Читать «Неизвестный Олег Даль. Между жизнью и смертью» онлайн - страница 78

Александр Геннадьевич Иванов

Причём это не являлось предметом эротических восторгов, тем более в этой аудитории — далёкой от каких-то сексуальных моментов. Это не бывало предметом обсуждений, и, кстати, для Олега не характерны были разговоры на такого рода темы, тем более с оттенком пошлости. Это был совершенно не его жанр. А здесь было такое впечатление, что он хочет нам показать произведение искусства, как если бы, допустим, это была редкая книга или какая-то ваза. И в одержимости, в потребности показать это, он провёл не меньше двух часов. Он таскал нас по этажам, по коридорам, по каким-то номерам, по буфетам — в поисках Ани. Когда мы её нашли, всё кончилось тем, что он попросил её поднять блузку (причём это было тоже в пределах абсолютной пристойности) и, как мастер, создавший что-то сам, с гордостью сказал:

— Вы видите?!

После чего мгновенно утратил к этому интерес. И дело даже не в Анином животе, как я понимаю. Не было бы его — возникло что-то ещё… Повод мог быть самым ничтожным — от невозможности находиться в статическом положении.

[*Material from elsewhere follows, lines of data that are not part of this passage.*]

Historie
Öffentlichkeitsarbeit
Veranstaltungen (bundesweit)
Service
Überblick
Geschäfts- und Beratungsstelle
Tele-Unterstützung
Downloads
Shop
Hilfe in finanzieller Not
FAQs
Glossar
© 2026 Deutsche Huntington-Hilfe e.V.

У него не было потребности вести беседу, не было потребности в обмене какими-то проблемами или чем-то, что его бы терзало, а было нечто иррациональное, помимо его воли гонящее вперёд и вперёд. Поэтому все приезды «Современника» и периоды общения в моменты прихода Олега в дом обычно были связаны с тем, что мы или куда-то ехали, или кого-то привозили, или должны были куда-то из дома в дом его везти. Причём великого смысла в этой смене крыш и застолий не было. Это было не важно, но его какой-то «огонь сжирающий» бередил.

Вообще он был человеком очень жёстким. У меня создавалось такое ощущение, что ему были совершенно чужды какие-то сентиментальные моменты. Не могу сказать, что он был циником, что в моём восприятии вообще характерно для актёрских кругов, — отнюдь. И к откровенным беседам он склонен не был. Но вот в такого рода компаниях, когда это был некий конгломерат людей, с которыми он как бы состоял, ну, если не в дружеских, то в приятельских отношениях, потребности в беседах по проблемам, его волнующим и т. д., не было.

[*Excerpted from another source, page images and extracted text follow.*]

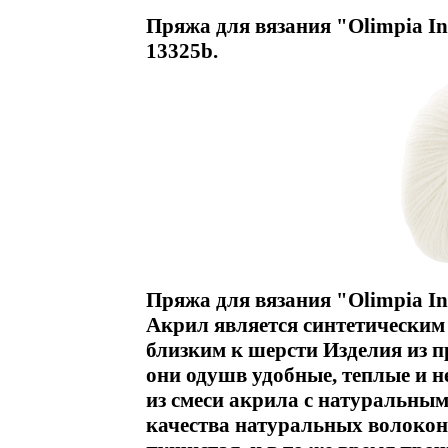
Пряжа для вязания "Olimpia Inf
13325b.
Пряжа для вязания "Olimpia In
Акрил является синтетическим
близким к шерсти Изделия из 
они одушв удобные, теплые и 
из смеси акрила с натуральным
качества натуральных волокон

Единственный подобный разговор состоялся однажды. Не помню его сути, но запомнила его той интересностью, что Олег вообще говорил о чём-то. Это было, когда он только что сыграл шута в «Лире» и Козинцев только что закончил фильм, а мы его только что посмотрели. И так вышло, что Даль был в Ленинграде, и они с Лизой пришли к нам. И вот, на этапе, когда он уже был чуть-чуть нетрезв, но ещё не впал в состояние неистовства, этот короткий разговор произошёл. И впервые я поняла, что есть какие-то проблемы, которые его терзают, и вообще существует потребность иногда о чём-то говорить, но это было чрезвычайно коротко.

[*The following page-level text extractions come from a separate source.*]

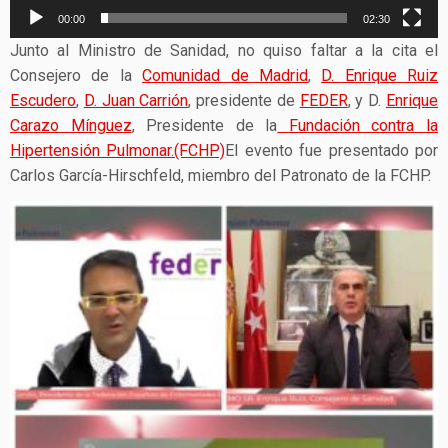
00:00
02:30
Junto al Ministro de Sanidad, no quiso faltar a la cita el
Consejero de la
Comunidad de Madrid
,
D. Enrique Ruiz
Escudero
,
D. Juan Carrión
, presidente de
FEDER
, y D.
Enrique
Carazo Mínguez
, Presidente de la
Fundación contra la
Hipertensión Pulmonar.(FCHP)
El evento fue presentado por
Carlos García-Hirschfeld, miembro del Patronato de la FCHP.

Ощущение его жёсткости, отсутствия потребности в человеческом общении особенно бросалось тогда в глаза. Как контраст. Это же был период шестидесятых годов — бесконечных кухонных застолий, суть которых сводилась к постоянным поискам смысла жизни, терзаниям тем, как всё происходит — так или не так? И, пожалуй, это было источником самой большой радости для всех нас, потому что мы все впервые друг для друга раскрылись.